The Nashville Instrumentalist as Cultural Mediator

Boots Randolph's career illuminates the role of the Nashville session musician as a cultural mediator between different American musical traditions. His facility with country, pop, jazz, and novelty material meant that he occupied a genuinely liminal position in the American music industry, able to move between idioms and audiences in ways that most performers could not. When he recorded a song like "Temptation," he was not simply playing pop music or country music or jazz, but creating something that drew from all three traditions simultaneously.

This mediating function was not merely aesthetic but also commercial and social. Randolph's recordings helped bring Nashville-identified music to audiences who might not have identified as country music fans, while simultaneously introducing country radio listeners to material that came from jazz and pop traditions. This cross-pollination was essential to the development of the Nashville Sound as a genuinely pan-American phenomenon rather than a regional specialty, and instrumentalists like Randolph were central to making it happen.

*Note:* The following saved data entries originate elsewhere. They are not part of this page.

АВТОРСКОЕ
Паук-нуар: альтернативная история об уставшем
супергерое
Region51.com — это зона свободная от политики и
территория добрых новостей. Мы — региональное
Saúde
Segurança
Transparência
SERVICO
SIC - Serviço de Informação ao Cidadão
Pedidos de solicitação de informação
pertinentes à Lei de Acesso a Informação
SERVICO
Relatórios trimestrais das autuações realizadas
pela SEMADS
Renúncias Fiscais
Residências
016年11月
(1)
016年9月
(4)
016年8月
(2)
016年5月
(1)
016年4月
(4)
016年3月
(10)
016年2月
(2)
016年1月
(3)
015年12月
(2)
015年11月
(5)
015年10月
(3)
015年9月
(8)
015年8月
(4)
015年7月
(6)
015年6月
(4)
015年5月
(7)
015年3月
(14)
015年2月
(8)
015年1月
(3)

Legacy and the Saxophone in American Pop

The broader legacy of recordings like Randolph's "Temptation" lies partly in what they reveal about the state of American popular music in 1967, a moment of enormous transition and diversity. The charts of that year included psychedelic rock, Motown soul, country pop, folk rock, and easy listening instrumental material, all competing within a single commercial ecosystem. That an instrumental saxophone recording could appear on the Hot 100 at all during this period speaks to the genuine breadth of American musical taste even at a moment when rock was asserting its cultural dominance.

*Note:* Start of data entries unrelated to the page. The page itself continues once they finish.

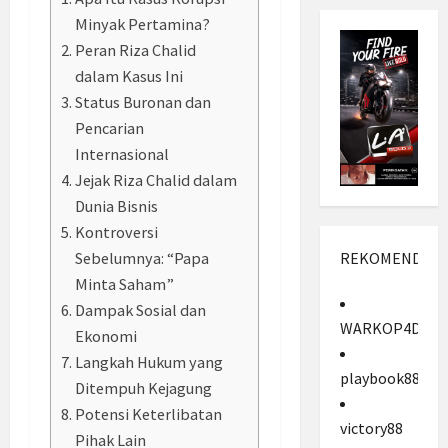
Minyak Pertamina?
Peran Riza Chalid
dalam Kasus Ini
Status Buronan dan
Pencarian
Internasional
Jejak Riza Chalid dalam
Dunia Bisnis
Kontroversi
Sebelumnya: “Papa
REKOMENDASI
Minta Saham”
Dampak Sosial dan
WARKOP4D
Ekonomi
Langkah Hukum yang
playbook88
Ditempuh Kejagung
Potensi Keterlibatan
victory88
Pihak Lain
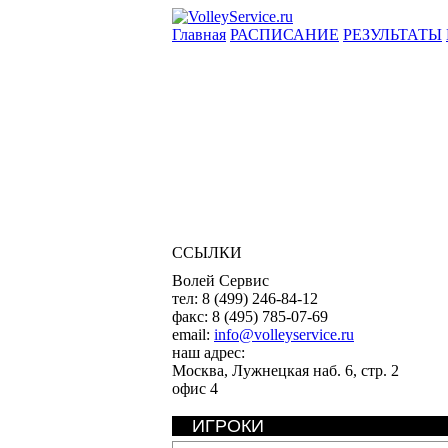
Главная
РАСПИСАНИЕ
РЕЗУЛЬТАТЫ
ССЫЛКИ
Волей Сервис
тел:
8 (499) 246-84-12
факс:
8 (495) 785-07-69
email:
info@volleyservice.ru
наш адрес:
Москва
,
Лужнецкая наб. 6, стр. 2
офис 4
ИГРОКИ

Randolph's approach to "Temptation" exemplifies a particular kind of musical craft that has never fully disappeared from American popular music even as it has receded from mainstream commercial visibility. The ability to take a familiar standard and invest it with fresh interpretive energy requires both technical skill and genuine musical intelligence, qualities that Randolph brought to his work consistently throughout his long career. His recordings from the Monument Records era remain touchstones for listeners interested in the full breadth of mid-century American popular music beyond the rock-centric narrative that has come to dominate most historical accounts of the period.